Exercise brief:
Every line in the data below that holds "maja" should be found and copied.

Data items:
-*-*-
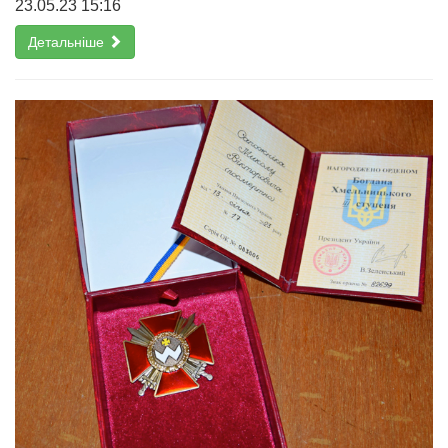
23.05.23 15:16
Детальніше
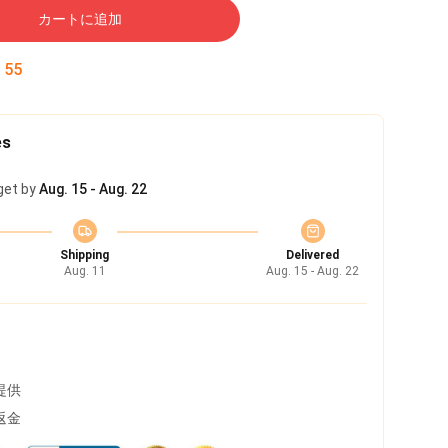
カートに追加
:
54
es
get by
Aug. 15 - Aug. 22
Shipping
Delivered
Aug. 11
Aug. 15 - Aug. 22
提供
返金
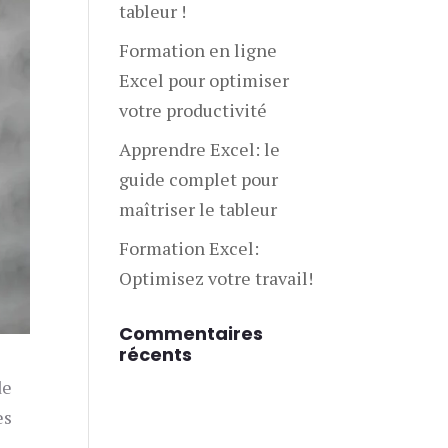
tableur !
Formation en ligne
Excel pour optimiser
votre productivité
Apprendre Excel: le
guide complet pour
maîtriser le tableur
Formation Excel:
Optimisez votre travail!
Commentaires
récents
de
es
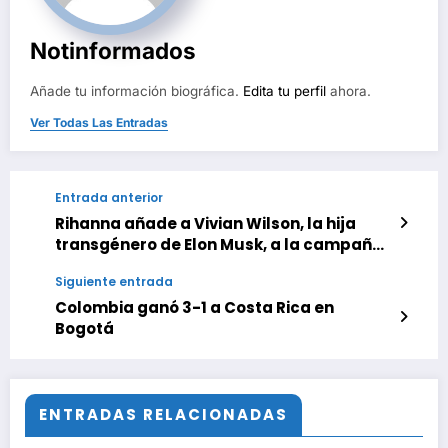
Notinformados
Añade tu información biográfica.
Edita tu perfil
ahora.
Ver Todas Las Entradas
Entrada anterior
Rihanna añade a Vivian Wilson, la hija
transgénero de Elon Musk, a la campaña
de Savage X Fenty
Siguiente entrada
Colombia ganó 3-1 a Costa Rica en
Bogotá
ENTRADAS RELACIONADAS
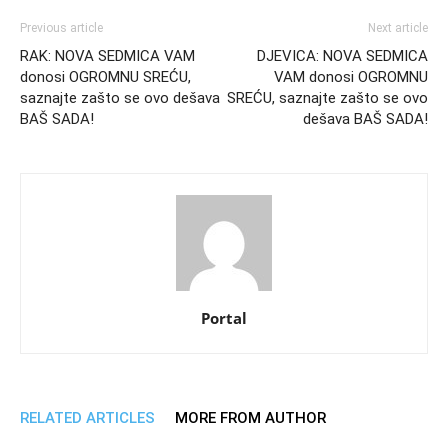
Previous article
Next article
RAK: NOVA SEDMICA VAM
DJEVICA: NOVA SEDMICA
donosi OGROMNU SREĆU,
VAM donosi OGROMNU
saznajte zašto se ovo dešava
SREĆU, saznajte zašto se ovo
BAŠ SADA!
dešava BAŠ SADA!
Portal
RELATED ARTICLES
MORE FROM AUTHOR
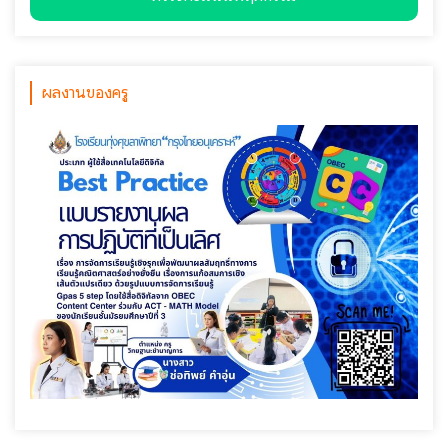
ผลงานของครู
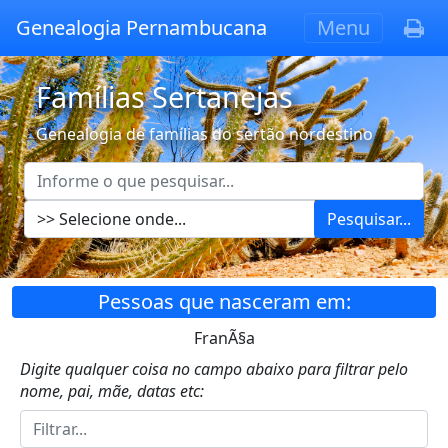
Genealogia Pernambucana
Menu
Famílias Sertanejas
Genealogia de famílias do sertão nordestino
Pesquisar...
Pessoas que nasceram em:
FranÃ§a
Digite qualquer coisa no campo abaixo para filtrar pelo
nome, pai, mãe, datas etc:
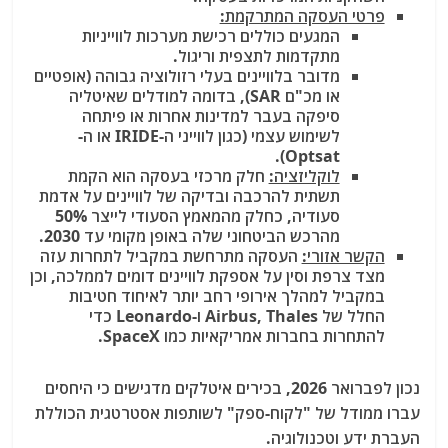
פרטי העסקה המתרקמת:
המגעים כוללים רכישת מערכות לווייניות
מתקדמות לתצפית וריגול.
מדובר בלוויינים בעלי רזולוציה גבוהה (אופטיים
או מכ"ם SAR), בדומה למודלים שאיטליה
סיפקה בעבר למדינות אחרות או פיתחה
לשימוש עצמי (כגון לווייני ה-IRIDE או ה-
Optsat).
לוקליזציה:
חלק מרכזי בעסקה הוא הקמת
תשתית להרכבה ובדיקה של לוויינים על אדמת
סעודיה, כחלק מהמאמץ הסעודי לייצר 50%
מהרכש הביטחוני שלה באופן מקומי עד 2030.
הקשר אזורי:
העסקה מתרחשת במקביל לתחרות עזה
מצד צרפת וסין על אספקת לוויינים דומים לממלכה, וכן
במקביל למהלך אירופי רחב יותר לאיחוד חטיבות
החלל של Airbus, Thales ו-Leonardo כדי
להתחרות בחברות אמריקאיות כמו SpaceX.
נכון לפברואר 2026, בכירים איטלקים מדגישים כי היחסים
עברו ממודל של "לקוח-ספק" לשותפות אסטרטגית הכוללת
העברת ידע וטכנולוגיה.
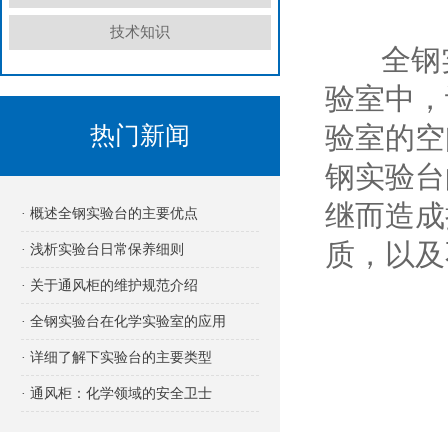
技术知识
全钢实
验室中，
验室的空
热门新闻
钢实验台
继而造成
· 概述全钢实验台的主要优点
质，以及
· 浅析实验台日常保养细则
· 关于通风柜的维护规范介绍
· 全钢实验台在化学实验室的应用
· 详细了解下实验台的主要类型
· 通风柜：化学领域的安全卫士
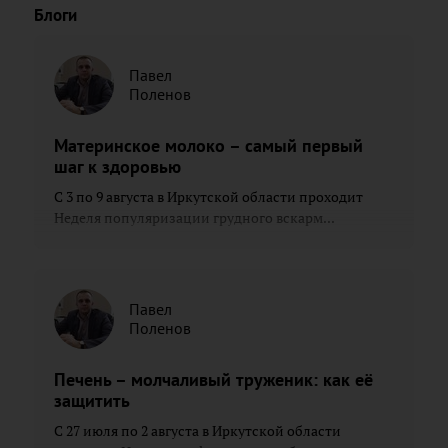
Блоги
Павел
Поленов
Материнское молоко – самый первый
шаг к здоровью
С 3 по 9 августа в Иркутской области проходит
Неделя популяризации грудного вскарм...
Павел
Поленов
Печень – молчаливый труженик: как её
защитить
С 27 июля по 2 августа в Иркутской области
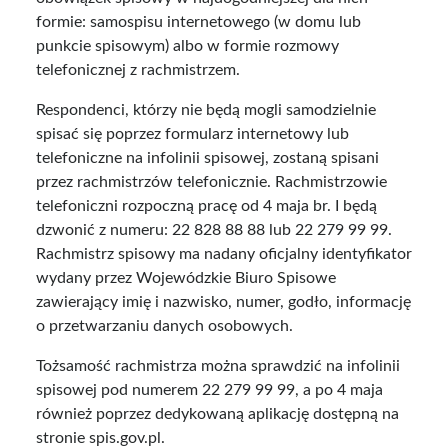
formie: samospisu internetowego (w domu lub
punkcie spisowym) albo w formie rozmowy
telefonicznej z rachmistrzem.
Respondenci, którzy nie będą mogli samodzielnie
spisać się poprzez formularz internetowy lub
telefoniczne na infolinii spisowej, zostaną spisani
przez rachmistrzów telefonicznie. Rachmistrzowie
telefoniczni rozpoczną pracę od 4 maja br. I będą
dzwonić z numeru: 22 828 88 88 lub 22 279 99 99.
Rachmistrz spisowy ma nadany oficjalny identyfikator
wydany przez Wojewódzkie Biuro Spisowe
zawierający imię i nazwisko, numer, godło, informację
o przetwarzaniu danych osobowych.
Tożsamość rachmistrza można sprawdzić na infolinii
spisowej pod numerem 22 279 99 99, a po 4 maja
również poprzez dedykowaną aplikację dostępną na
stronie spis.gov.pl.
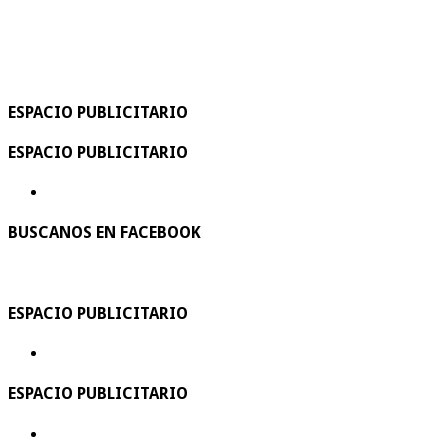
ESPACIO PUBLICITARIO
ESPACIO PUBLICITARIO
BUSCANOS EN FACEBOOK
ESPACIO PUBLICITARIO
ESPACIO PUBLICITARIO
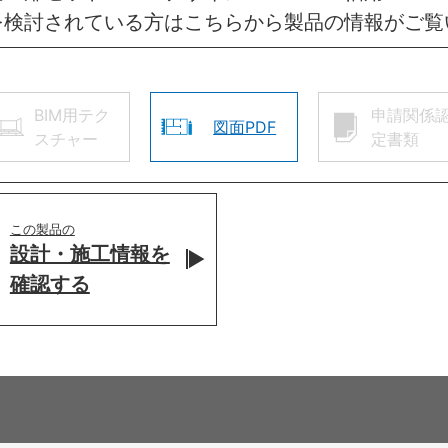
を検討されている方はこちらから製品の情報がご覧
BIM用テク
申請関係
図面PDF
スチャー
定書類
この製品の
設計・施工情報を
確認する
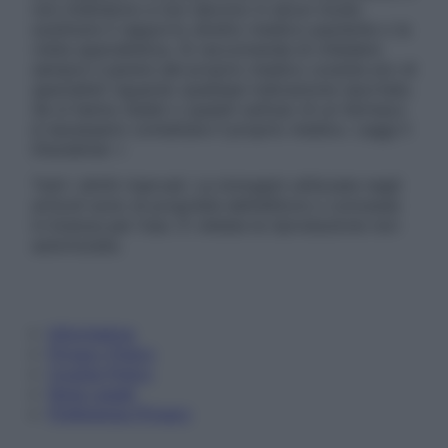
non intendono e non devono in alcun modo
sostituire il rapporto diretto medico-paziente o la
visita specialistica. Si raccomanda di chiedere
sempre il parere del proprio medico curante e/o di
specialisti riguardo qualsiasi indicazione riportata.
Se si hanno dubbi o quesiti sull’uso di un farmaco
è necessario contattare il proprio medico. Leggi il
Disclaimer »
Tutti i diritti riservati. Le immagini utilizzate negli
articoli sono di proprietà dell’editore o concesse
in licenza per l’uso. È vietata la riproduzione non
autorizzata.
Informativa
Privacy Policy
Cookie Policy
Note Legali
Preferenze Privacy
-*-*-
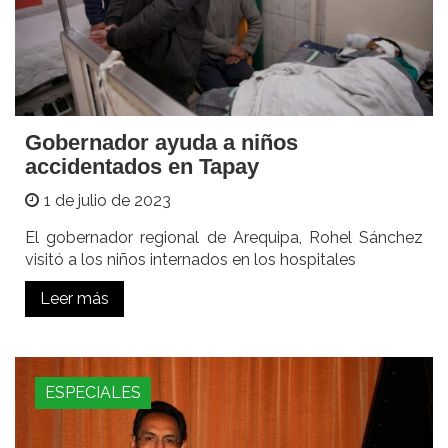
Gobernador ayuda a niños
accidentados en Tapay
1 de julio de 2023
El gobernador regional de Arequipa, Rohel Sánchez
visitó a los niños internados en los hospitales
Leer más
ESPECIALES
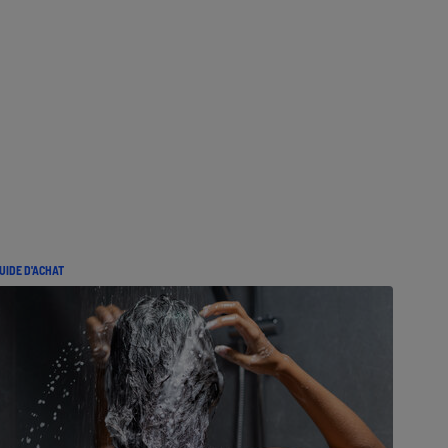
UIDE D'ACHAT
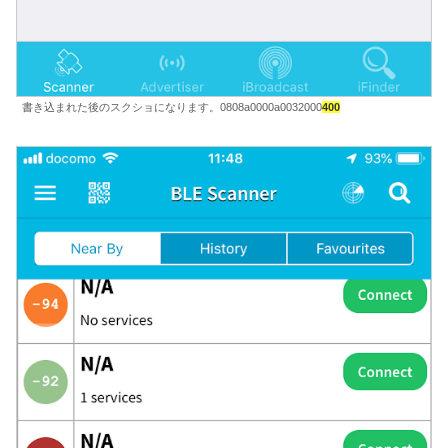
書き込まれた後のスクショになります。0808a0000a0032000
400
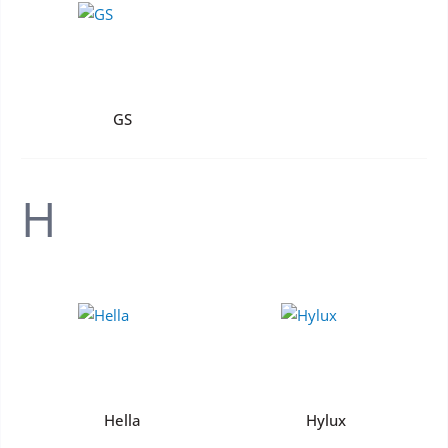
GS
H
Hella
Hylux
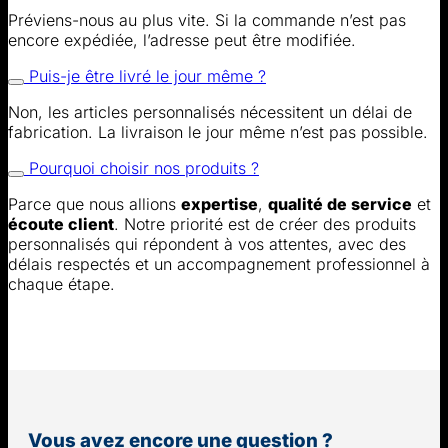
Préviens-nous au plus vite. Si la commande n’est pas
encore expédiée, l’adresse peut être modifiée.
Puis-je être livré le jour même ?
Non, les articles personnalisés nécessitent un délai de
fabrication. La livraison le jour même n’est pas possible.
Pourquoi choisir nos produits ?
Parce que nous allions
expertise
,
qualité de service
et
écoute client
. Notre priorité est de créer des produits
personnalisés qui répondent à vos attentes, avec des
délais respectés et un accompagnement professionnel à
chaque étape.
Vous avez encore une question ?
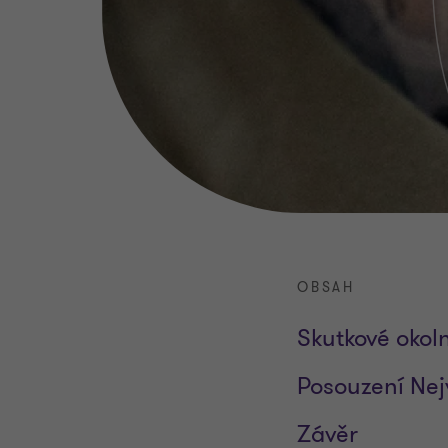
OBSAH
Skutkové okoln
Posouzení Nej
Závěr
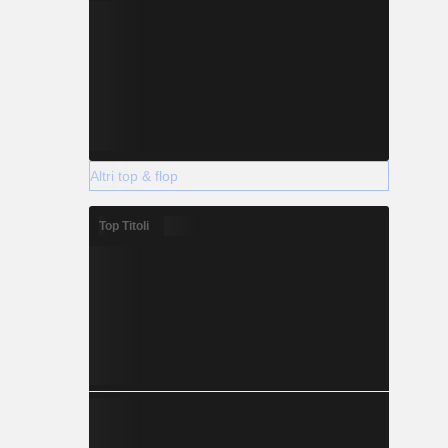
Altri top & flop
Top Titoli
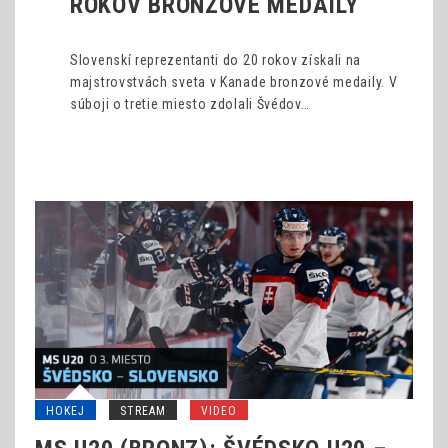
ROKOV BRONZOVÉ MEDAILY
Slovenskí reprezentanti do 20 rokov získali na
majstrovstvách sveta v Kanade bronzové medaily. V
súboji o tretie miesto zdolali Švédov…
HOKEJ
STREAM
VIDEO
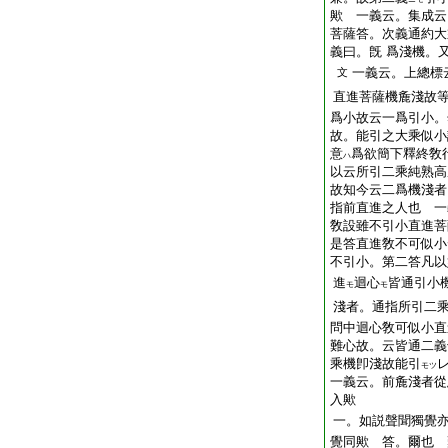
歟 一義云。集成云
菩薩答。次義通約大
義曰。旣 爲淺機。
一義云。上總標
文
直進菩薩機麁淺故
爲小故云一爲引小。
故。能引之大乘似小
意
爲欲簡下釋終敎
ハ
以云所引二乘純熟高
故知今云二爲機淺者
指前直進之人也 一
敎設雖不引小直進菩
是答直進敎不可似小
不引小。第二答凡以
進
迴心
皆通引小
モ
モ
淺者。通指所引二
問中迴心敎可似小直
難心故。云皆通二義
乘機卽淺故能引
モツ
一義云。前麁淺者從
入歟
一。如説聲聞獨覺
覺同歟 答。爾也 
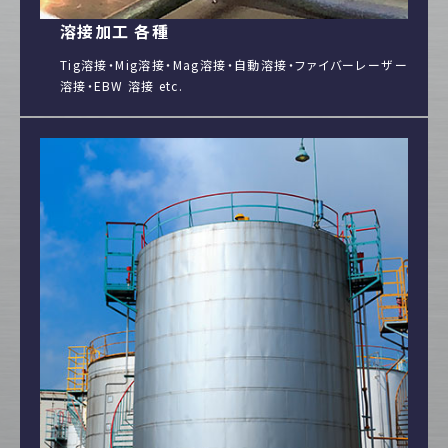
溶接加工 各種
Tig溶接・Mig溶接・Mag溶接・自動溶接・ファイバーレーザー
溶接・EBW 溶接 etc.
-*-*-
Answer area:
telefoniczni rozpoczną pracę od 4 maja br. I będą
spisowej pod numerem 22 279 99 99, a po 4 maja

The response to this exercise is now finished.